In January 2023, following a severe winter windstorm, the theater's massive vertical blade sign partially detached from the building's structure and was reported to be at risk of collapsing onto Geary Boulevard. City officials closed portions of the street as a safety precaution and an emergency crew was sent to dismantle and remove the remaining unstable sections of the historic sign. The near collapse of the sign was widely covered in local media and drew intense criticism from neighborhood residents, many of whom argued that the hazardous condition resulted from years of owner inaction, lack of basic upkeep, and deliberate neglect that allowed the building to deteriorate.

===Redevelopment===

Multiple developers have proposed renovations or mixed use projects over the past 20 years. Earlier plans incorporated partial restoration of the auditorium and preserving the buildings exterior facade.

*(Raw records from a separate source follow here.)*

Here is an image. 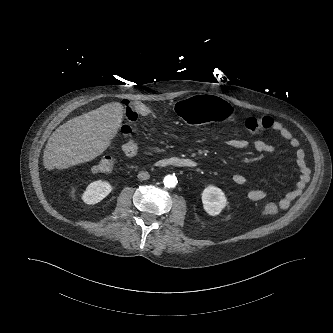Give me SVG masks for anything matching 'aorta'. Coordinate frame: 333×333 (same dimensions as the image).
<instances>
[{
  "instance_id": "aorta-1",
  "label": "aorta",
  "mask_w": 333,
  "mask_h": 333,
  "mask_svg": "<svg viewBox=\"0 0 333 333\" xmlns=\"http://www.w3.org/2000/svg\"><path fill=\"white\" fill-rule=\"evenodd\" d=\"M177 184V180L174 176L168 175L164 178V185L167 188H174Z\"/></svg>"
}]
</instances>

In May 2025, the San Francisco Board of Supervisors approved the creation of a special district that would allow the former theater to be redeveloped into an eight-story building with 75 apartments. The theaters murals and ornate chandelier would be destroyed in the process and not preserved. This news sparked renewed community concern and criticism, as many residents view the Alexandria as an important architectural work by Reid & Reid and a symbol of the Richmond District's cultural identity. Preservation advocates argue that the Alexandria's over 100 year legacy, neighborhood significance, and architectural value warrant full restoration rather than demolition.

==Cultural impact==
The Alexandria was considered a neighborhood icon, it has been featured in books, oral histories, and even public art, such as the mural by artist Bryana Fleming depicting the Alexandria on the wall of the Grocery Outlet located at Geary Boulevard and 28th Avenue. The Alexandria is one of the last remaining movie palace buildings in the city.